If your business runs on Microsoft 365, a change is coming that will show up on your invoice. From 1 July 2026, Microsoft is raising the price of its commercial Microsoft 365 plans worldwide, the first broad increase to the suite in years, tied to the wave of AI and security features it has been adding. Here is what is actually changing, what it looks like in Australian dollars, and the practical steps worth taking before your renewal.
What's changing, and when
In December 2025 Microsoft announced a global pricing and packaging update across its commercial Microsoft 365 suites, covering the Business, Enterprise and Frontline ranges. The new prices take effect on 1 July 2026.
The important detail for existing customers: you stay on your current rate until your next renewal on or after 1 July. If you are billed monthly, you will see the new pricing from July. If you are on an annual commitment, it applies at your next renewal date. So this is not an overnight jump for everyone, it lands when your subscription rolls over.
The AUD picture
One thing worth being upfront about: Microsoft published these increases in US dollars, and at the time of writing it has not released official Australian dollar figures. So the table below pairs the current Australian list prices with Microsoft's confirmed percentage increases. Treat the new AUD column as indicative, the exact local figure will be set by Microsoft, and Australian pricing can carry a local market adjustment on top of the headline rise.

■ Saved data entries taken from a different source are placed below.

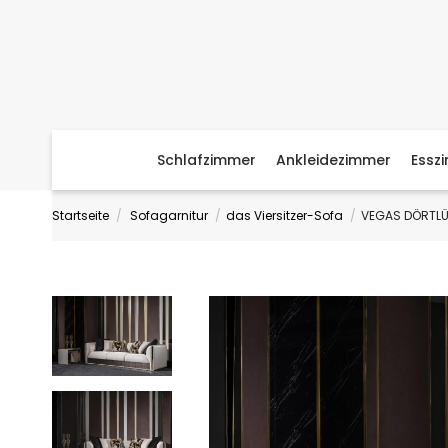
Schlafzimmer
Ankleidezimmer
Essz
Startseite
Sofagarnitur
das Viersitzer-Sofa
VEGAS DÖRTLÜ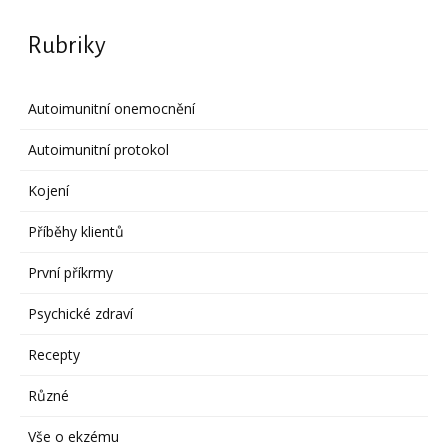
Rubriky
Autoimunitní onemocnění
Autoimunitní protokol
Kojení
Příběhy klientů
První příkrmy
Psychické zdraví
Recepty
Různé
Vše o ekzému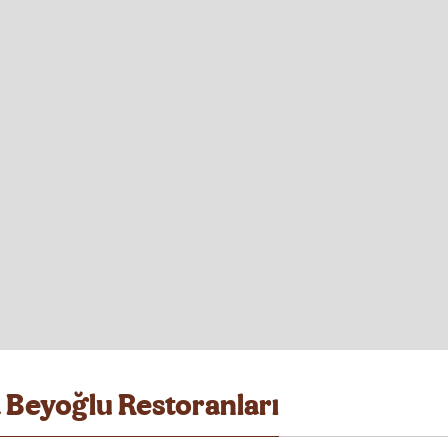
 Beyoğlu Restoranları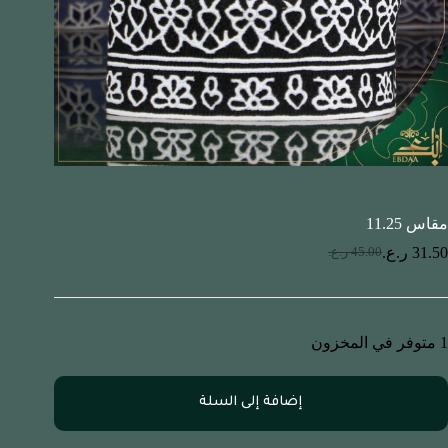
مقاس 11.25
31.50
ر.ع.
45.00
ر.ع.
1 متوفر في المخزون
إضافة إلى السلة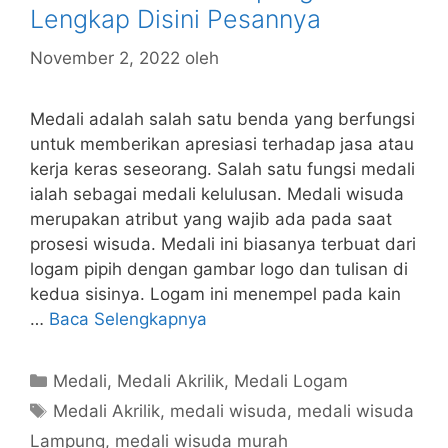
Lengkap Disini Pesannya
November 2, 2022
oleh
Medali adalah salah satu benda yang berfungsi
untuk memberikan apresiasi terhadap jasa atau
kerja keras seseorang. Salah satu fungsi medali
ialah sebagai medali kelulusan. Medali wisuda
merupakan atribut yang wajib ada pada saat
prosesi wisuda. Medali ini biasanya terbuat dari
logam pipih dengan gambar logo dan tulisan di
kedua sisinya. Logam ini menempel pada kain
…
Baca Selengkapnya
Kategori
Medali
,
Medali Akrilik
,
Medali Logam
Tag
Medali Akrilik
,
medali wisuda
,
medali wisuda
Lampung
,
medali wisuda murah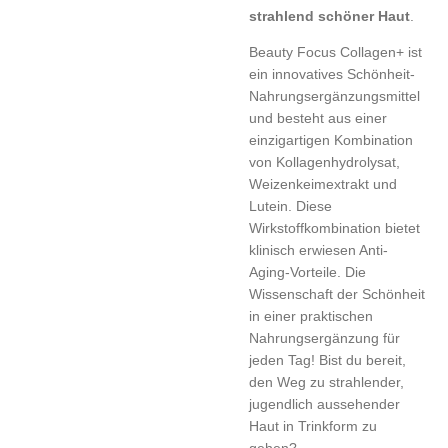
strahlend schöner Haut
.
Beauty Focus Collagen+ ist
ein innovatives Schönheit-
Nahrungsergänzungsmittel
und besteht aus einer
einzigartigen Kombination
von Kollagenhydrolysat,
Weizenkeimextrakt und
Lutein. Diese
Wirkstoffkombination bietet
klinisch erwiesen Anti-
Aging-Vorteile. Die
Wissenschaft der Schönheit
in einer praktischen
Nahrungsergänzung für
jeden Tag! Bist du bereit,
den Weg zu strahlender,
jugendlich aussehender
Haut in Trinkform zu
gehen?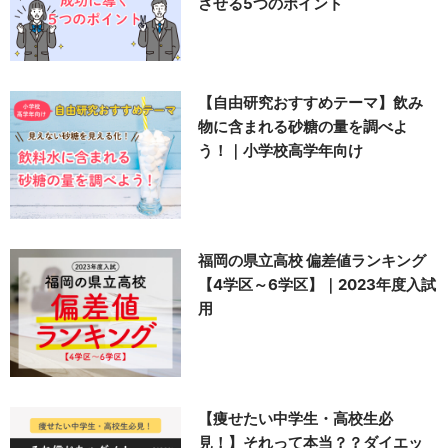
させる5つのポイント
【自由研究おすすめテーマ】飲み
物に含まれる砂糖の量を調べよ
う！｜小学校高学年向け
福岡の県立高校 偏差値ランキング
【4学区～6学区】｜2023年度入試
用
【痩せたい中学生・高校生必
見！】それって本当？？ダイエッ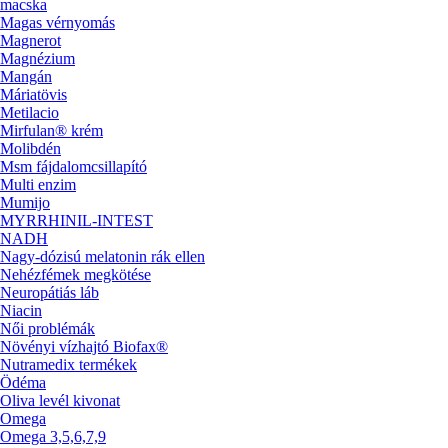
macska
Magas vérnyomás
Magnerot
Magnézium
Mangán
Máriatövis
Metilacio
Mirfulan® krém
Molibdén
Msm fájdalomcsillapító
Multi enzim
Mumijo
MYRRHINIL-INTEST
NADH
Nagy-dózisú melatonin rák ellen
Nehézfémek megkötése
Neuropátiás láb
Niacin
Női problémák
Növényi vízhajtó Biofax®
Nutramedix termékek
Ödéma
Oliva levél kivonat
Omega
Omega 3,5,6,7,9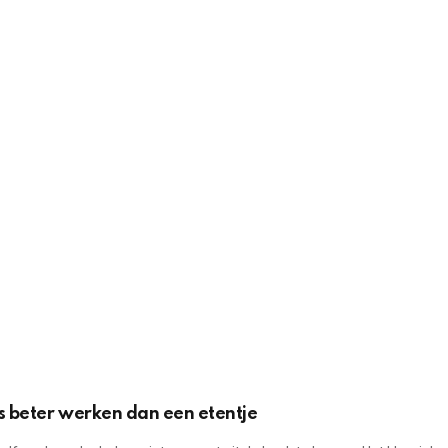
s beter werken dan een etentje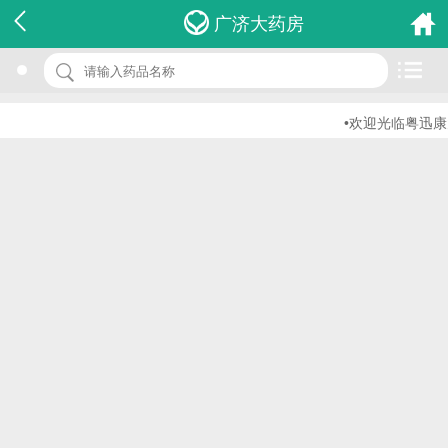
名 称：同型半胱氨酸测定试剂盒
广济大药房
品 牌：(循环酶法)
规 格：r1: 2*40ml，r2: 2*13ml
•欢迎光临粤迅康大
价 格：￥0.00
批准文号：浙食药监械(准)字2012第2400420号
厂家：浙江凯成生物科技有限公司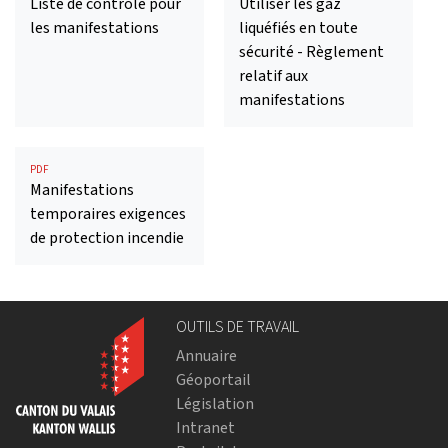
Liste de contrôle pour
Utiliser les gaz
les manifestations
liquéfiés en toute
sécurité - Règlement
relatif aux
manifestations
PDF
Manifestations
temporaires exigences
de protection incendie
OUTILS DE TRAVAIL
Annuaire
Géoportail
Législation
Intranet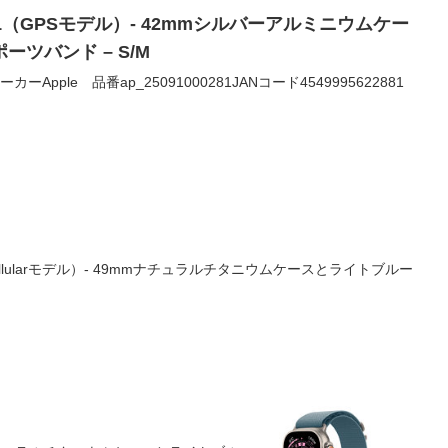
ries 11（GPSモデル）- 42mmシルバーアルミニウムケー
ツバンド – S/M
0メーカーApple 品番ap_25091000281JANコード4549995622881
PS + Cellularモデル）- 49mmナチュラルチタニウムケースとライトブルー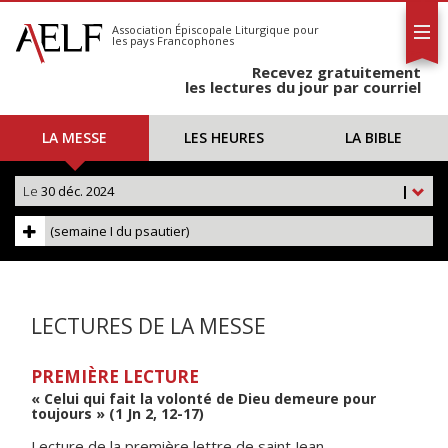
L'AELF
S'abonner
Association Épiscopale Liturgique
pour
les pays Francophones
Calendrier
Recevez gratuitement
Contact
les lectures du jour par courriel
LA MESSE
LES HEURES
LA BIBLE
Le
30 déc. 2024
|
(semaine I du psautier)
LECTURES DE LA MESSE
PREMIÈRE LECTURE
« Celui qui fait la volonté de Dieu demeure pour
toujours » (1 Jn 2, 12-17)
Lecture de la première lettre de saint Jean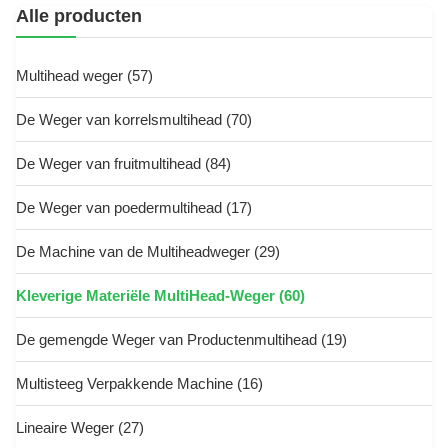
Alle producten
Multihead weger
(57)
De Weger van korrelsmultihead
(70)
De Weger van fruitmultihead
(84)
De Weger van poedermultihead
(17)
De Machine van de Multiheadweger
(29)
Kleverige Materiële MultiHead-Weger
(60)
De gemengde Weger van Productenmultihead
(19)
Multisteeg Verpakkende Machine
(16)
Lineaire Weger
(27)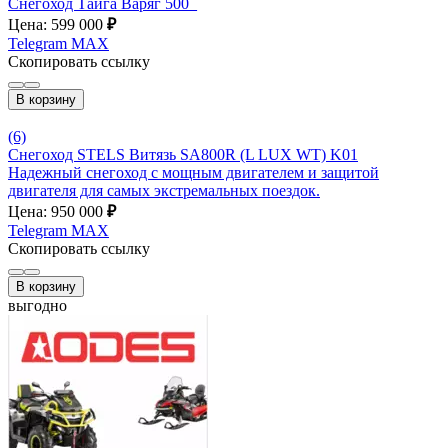
Снегоход Тайга Варяг 500_
Цена: 599 000
₽
Telegram
MAX
Скопировать ссылку
В корзину
(6)
Снегоход STELS Витязь SA800R (L LUX WT) K01
Надежный снегоход с мощным двигателем и защитой
двигателя для самых экстремальных поездок.
Цена: 950 000
₽
Telegram
MAX
Скопировать ссылку
В корзину
выгодно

| Plan | Current (AUD) | Increase | Indicative new (AUD) |
|---|---|---|---|
| Business Basic | $9.00 | +17% | ~$10.50 |
| Business Standard | $18.70 | +12% | ~$20.90 |
| Business Premium | $32.90 | No change | $32.90 |
Per user/month, excluding GST, on an annual commitment. Current AUD list prices as published by Microsoft Australia at the time of writing (June 2026). Increase percentages are Microsoft's confirmed global figures (published in USD); official AUD increases were not yet released, so the new AUD column is indicative. Enterprise (E3, E5) and Frontline (F1, F3) plans are also rising, with F1 and F3 seeing the largest percentage increases.
Estimate your increase
Compare annual-commitment and month-to-month pricing. All figures exclude GST.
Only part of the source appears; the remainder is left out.